If we have vector $v = [2, 3]$, then $L_1$ norm will be:

$$\|\mathbf{v}\|_1 = (2^1 + 3^1)^1$$

$$\|\mathbf{v}\|_1 = 5$$



In [None]:
# Initializing a tensor (vector)
t = torch.tensor([-3.0, 4.0])

# Calculating l1 norm
n = torch.norm(t, p=1)
print(n)

tensor(7.)


### <font color = 'pickle'>**$L_2$ norm**

$L_2$ norm is also known as the Euclidean Distance as it measures the shortest distance between 2 points. 

$L_2$ norm is given by:

$$\|\mathbf{x}\|_2 = \sqrt{\sum_{i=1}^n x_i^2},$$


If we have vector $v = [2, 3]$, then $L_2$ norm will be:

$$\|\mathbf{v}\|_2 = (2^2 + 3^2)^{1/2}$$

$$\|\mathbf{v}\|_2 = \sqrt {13}$$

In deep learning, we will usually work with squared $L_2$ norm. 

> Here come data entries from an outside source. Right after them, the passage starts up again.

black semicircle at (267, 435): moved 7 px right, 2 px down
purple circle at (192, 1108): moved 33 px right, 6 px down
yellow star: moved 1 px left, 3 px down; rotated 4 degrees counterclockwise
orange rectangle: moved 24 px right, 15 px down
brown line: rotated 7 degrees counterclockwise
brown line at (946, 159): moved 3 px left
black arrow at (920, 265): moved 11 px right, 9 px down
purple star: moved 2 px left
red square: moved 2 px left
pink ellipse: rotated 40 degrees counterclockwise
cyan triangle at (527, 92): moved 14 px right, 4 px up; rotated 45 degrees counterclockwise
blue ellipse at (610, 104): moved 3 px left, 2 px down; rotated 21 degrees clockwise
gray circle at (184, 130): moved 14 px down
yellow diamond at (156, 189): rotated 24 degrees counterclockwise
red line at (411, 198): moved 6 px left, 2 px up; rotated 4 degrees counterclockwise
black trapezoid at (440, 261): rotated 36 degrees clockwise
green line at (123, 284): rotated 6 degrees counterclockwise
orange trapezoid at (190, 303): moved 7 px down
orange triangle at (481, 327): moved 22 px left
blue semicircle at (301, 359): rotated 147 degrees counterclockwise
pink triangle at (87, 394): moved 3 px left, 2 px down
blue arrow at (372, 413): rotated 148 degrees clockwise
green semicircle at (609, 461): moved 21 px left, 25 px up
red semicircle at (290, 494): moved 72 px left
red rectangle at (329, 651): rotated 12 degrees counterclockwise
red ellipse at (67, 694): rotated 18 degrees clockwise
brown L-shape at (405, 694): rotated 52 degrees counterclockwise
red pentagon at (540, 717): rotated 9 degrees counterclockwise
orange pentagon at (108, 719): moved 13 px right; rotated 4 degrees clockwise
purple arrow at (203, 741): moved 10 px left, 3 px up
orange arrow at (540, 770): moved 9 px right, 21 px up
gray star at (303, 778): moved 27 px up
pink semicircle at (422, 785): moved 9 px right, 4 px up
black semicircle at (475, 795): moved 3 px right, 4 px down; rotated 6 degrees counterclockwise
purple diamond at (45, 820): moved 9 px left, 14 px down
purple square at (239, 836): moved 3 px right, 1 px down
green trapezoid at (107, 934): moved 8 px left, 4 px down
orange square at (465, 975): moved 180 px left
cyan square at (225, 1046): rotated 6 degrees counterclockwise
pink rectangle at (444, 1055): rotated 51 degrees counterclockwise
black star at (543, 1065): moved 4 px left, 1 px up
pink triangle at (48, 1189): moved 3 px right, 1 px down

We can calculate $L_2$ norm using the norm() function of PyTorch as given below:


In [None]:
# Initializing a tensor (matrix)
t = torch.tensor([3.0, 4])

# Calculating l2 norm
n = torch.norm(t)
print(n)

tensor(5.)


In deep learning we always try to solve optimization problems:

- Maximize the probability assigned to observed data.
- Minimize the distance between predicted and actual values.

We aim to maximize the distance between similar items and minimize the distance between dissimilar items (euclidean distance using $L_2$ norm). Thus, norms are frequently used in deep learning algorithms.